What the exercise asks: For this exercise, reproduce the entries below exactly, but only from the line containing "Ekosistem Alibaba" through the line containing "álenky akutně dříve, připište", both included.

Input:
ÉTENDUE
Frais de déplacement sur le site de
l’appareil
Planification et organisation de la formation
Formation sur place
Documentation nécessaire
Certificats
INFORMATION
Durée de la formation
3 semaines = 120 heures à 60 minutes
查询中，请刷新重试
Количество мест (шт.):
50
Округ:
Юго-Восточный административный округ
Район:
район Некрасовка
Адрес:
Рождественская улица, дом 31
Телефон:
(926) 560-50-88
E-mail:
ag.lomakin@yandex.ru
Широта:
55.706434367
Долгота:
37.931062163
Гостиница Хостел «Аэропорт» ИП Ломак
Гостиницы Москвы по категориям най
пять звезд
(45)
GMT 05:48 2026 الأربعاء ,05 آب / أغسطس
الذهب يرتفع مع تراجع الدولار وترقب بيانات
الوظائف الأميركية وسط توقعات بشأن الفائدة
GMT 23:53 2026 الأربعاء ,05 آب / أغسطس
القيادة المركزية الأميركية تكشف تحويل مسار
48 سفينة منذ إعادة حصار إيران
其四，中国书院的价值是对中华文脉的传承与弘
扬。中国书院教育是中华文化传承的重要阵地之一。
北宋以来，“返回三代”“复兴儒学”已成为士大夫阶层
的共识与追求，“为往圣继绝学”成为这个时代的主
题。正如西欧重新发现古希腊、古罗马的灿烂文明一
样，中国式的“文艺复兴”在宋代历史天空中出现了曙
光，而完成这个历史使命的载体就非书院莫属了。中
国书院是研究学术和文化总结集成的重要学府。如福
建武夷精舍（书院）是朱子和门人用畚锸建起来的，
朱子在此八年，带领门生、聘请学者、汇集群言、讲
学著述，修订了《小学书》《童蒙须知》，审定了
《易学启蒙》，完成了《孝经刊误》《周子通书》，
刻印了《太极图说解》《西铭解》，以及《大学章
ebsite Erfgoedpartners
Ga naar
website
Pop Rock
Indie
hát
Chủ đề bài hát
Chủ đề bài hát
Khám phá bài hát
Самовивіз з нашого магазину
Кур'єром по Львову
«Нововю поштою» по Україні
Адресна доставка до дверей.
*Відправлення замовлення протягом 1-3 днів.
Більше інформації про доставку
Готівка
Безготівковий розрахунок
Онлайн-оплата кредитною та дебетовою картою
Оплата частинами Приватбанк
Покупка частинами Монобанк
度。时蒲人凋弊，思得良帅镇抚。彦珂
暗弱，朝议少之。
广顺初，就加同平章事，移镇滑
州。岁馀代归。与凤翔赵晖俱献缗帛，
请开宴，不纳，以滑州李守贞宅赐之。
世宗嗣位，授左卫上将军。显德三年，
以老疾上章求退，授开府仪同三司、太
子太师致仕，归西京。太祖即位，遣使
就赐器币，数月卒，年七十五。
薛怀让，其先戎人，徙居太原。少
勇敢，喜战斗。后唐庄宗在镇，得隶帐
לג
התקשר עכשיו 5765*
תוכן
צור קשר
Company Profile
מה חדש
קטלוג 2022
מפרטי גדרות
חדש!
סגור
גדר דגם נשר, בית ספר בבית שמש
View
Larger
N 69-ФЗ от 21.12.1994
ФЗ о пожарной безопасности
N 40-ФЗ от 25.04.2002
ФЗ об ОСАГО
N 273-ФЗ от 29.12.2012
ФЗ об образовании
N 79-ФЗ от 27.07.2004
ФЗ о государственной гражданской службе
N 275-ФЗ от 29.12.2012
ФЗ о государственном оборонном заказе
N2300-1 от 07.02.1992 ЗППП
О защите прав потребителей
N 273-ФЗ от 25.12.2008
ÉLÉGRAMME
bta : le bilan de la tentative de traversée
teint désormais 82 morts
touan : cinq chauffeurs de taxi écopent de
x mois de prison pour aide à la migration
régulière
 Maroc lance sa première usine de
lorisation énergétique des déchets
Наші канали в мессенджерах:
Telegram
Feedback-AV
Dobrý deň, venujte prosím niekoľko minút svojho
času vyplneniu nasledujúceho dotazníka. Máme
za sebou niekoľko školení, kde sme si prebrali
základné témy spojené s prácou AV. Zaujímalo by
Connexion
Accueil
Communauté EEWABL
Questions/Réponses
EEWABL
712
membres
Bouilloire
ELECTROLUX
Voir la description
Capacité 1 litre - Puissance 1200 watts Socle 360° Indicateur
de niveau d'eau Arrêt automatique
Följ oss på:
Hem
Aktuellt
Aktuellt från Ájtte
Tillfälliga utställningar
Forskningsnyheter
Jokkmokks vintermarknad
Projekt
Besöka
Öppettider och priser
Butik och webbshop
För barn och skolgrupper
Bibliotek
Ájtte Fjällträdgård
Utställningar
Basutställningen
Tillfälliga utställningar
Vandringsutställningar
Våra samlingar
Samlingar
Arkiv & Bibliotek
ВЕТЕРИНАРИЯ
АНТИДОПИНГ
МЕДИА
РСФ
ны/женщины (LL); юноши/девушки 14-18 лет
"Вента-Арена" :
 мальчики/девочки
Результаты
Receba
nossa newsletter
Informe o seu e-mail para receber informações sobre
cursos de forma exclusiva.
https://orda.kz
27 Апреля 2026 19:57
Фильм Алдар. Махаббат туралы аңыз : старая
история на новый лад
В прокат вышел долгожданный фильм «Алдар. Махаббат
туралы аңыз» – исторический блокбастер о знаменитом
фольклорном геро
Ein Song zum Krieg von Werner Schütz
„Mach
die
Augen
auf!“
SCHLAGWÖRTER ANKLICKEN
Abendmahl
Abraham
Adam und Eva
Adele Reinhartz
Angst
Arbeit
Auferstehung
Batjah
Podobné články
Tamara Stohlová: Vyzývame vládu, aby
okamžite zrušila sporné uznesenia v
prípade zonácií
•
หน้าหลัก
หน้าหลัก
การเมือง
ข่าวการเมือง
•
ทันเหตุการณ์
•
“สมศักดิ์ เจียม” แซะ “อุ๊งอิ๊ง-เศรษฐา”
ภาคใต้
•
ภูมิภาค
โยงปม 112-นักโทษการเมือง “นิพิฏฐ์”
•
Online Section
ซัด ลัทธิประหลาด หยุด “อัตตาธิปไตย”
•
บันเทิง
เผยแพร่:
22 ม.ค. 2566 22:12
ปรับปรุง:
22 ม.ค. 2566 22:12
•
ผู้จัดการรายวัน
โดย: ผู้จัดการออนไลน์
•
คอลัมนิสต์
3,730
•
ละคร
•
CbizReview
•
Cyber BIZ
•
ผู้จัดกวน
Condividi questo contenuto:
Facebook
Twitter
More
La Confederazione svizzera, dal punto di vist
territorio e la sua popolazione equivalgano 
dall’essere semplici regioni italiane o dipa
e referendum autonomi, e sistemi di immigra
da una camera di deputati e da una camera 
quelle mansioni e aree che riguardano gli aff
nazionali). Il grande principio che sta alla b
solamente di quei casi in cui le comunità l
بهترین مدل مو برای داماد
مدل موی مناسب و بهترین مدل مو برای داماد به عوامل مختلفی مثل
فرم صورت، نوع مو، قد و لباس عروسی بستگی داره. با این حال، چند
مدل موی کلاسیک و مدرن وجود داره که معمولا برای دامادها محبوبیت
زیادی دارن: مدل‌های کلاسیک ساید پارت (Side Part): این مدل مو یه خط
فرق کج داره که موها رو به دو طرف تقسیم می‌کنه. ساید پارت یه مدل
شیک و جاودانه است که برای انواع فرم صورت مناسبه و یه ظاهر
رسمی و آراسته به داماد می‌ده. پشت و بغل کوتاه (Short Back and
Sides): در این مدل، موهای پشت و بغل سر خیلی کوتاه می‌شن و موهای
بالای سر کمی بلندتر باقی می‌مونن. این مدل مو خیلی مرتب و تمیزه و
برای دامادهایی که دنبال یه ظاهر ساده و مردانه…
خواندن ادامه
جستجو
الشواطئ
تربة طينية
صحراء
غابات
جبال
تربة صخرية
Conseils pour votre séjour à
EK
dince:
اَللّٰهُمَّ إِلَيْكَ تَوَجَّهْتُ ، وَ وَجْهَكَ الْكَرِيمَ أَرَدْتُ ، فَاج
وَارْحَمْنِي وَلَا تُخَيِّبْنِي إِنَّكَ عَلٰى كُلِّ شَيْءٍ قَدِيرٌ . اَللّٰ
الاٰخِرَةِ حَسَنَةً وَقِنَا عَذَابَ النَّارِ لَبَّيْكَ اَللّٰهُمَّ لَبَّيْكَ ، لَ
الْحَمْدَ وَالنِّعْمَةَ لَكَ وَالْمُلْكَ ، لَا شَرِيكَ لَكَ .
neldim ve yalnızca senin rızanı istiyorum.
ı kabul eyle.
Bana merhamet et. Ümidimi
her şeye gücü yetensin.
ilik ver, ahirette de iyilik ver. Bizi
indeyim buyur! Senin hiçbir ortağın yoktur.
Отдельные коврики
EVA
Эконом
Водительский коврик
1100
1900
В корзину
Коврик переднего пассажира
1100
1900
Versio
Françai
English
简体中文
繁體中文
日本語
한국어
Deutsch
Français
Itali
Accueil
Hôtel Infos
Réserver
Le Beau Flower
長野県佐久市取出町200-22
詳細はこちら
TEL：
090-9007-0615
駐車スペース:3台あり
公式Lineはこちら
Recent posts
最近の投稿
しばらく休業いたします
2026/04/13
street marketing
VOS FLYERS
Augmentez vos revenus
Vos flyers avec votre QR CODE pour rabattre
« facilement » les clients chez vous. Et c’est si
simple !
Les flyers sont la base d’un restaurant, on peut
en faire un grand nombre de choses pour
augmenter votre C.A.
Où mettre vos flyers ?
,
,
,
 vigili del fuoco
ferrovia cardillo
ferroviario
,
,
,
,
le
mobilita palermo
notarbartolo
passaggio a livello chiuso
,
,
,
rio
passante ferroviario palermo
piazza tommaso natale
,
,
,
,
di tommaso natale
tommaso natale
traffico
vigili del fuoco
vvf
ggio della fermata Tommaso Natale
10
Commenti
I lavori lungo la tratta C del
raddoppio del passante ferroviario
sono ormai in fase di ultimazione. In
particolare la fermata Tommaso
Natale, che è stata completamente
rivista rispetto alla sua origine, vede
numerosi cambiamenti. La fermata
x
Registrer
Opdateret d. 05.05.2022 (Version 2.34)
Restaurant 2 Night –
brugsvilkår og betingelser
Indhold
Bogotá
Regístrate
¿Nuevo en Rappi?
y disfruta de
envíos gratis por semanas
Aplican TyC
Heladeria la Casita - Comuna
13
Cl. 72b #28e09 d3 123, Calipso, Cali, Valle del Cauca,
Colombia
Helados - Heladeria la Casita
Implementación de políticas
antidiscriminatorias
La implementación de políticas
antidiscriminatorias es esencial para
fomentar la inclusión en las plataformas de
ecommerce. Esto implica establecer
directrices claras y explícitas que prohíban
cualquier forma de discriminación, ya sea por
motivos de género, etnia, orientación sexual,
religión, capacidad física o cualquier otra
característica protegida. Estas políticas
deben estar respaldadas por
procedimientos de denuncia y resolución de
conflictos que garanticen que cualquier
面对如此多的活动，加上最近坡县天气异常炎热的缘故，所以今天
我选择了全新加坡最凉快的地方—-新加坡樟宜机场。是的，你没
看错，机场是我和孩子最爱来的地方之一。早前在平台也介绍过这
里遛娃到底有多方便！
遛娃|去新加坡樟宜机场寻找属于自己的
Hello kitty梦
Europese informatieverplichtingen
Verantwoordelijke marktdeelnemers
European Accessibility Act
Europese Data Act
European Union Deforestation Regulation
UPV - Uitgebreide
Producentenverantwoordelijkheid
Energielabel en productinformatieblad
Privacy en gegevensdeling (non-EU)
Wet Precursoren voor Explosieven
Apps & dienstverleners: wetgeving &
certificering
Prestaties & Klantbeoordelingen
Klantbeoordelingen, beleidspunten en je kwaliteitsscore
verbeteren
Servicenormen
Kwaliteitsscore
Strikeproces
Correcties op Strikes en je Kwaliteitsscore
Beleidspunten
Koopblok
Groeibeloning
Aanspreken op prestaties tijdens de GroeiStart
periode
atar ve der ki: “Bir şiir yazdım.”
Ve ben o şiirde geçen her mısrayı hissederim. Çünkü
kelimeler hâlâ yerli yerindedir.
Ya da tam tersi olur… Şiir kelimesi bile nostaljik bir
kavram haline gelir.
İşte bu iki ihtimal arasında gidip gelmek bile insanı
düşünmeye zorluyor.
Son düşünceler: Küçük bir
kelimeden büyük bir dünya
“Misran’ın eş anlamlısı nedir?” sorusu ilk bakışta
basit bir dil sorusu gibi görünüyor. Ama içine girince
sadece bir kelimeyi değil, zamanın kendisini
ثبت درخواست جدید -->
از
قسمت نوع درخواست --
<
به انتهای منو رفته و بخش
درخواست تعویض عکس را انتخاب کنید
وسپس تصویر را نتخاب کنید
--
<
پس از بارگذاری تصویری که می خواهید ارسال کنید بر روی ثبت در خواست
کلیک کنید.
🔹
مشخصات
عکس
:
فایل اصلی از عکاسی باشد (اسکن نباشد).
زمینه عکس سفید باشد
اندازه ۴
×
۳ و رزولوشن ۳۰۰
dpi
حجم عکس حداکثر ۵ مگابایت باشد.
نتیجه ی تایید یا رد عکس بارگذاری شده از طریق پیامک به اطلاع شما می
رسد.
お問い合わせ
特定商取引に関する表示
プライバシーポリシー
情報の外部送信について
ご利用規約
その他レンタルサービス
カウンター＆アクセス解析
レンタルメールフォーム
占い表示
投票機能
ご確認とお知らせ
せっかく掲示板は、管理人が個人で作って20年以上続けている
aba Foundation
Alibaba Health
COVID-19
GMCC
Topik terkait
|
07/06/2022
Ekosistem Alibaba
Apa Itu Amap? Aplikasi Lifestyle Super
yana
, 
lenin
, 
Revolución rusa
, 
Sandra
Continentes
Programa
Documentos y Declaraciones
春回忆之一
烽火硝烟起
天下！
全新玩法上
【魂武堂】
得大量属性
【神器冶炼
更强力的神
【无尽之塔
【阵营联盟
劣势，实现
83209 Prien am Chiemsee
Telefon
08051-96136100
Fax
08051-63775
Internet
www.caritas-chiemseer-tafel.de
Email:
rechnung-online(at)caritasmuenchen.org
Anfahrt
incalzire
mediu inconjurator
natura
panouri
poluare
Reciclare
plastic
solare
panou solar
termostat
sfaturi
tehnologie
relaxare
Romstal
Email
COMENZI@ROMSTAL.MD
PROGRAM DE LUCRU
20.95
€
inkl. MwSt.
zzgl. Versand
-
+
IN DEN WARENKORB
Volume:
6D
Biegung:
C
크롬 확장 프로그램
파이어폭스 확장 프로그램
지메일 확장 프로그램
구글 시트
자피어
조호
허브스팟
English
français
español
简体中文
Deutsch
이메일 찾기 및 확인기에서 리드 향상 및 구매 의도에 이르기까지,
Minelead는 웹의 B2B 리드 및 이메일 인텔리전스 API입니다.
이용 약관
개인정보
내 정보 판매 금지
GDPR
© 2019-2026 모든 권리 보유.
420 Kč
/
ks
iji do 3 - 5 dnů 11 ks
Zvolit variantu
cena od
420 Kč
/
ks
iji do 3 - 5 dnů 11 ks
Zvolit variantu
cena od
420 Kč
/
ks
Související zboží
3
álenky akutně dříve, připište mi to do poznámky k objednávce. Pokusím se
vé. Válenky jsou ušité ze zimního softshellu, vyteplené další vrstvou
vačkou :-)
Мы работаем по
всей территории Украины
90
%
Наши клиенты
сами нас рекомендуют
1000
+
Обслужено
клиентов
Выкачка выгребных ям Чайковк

Solved problem:
Ekosistem Alibaba
Apa Itu Amap? Aplikasi Lifestyle Super
yana
, 
lenin
, 
Revolución rusa
, 
Sandra
Continentes
Programa
Documentos y Declaraciones
春回忆之一
烽火硝烟起
天下！
全新玩法上
【魂武堂】
得大量属性
【神器冶炼
更强力的神
【无尽之塔
【阵营联盟
劣势，实现
83209 Prien am Chiemsee
Telefon
08051-96136100
Fax
08051-63775
Internet
www.caritas-chiemseer-tafel.de
Email:
rechnung-online(at)caritasmuenchen.org
Anfahrt
incalzire
mediu inconjurator
natura
panouri
poluare
Reciclare
plastic
solare
panou solar
termostat
sfaturi
tehnologie
relaxare
Romstal
Email
COMENZI@ROMSTAL.MD
PROGRAM DE LUCRU
20.95
€
inkl. MwSt.
zzgl. Versand
-
+
IN DEN WARENKORB
Volume:
6D
Biegung:
C
크롬 확장 프로그램
파이어폭스 확장 프로그램
지메일 확장 프로그램
구글 시트
자피어
조호
허브스팟
English
français
español
简体中文
Deutsch
이메일 찾기 및 확인기에서 리드 향상 및 구매 의도에 이르기까지,
Minelead는 웹의 B2B 리드 및 이메일 인텔리전스 API입니다.
이용 약관
개인정보
내 정보 판매 금지
GDPR
© 2019-2026 모든 권리 보유.
420 Kč
/
ks
iji do 3 - 5 dnů 11 ks
Zvolit variantu
cena od
420 Kč
/
ks
iji do 3 - 5 dnů 11 ks
Zvolit variantu
cena od
420 Kč
/
ks
Související zboží
3
álenky akutně dříve, připište mi to do poznámky k objednávce. Pokusím se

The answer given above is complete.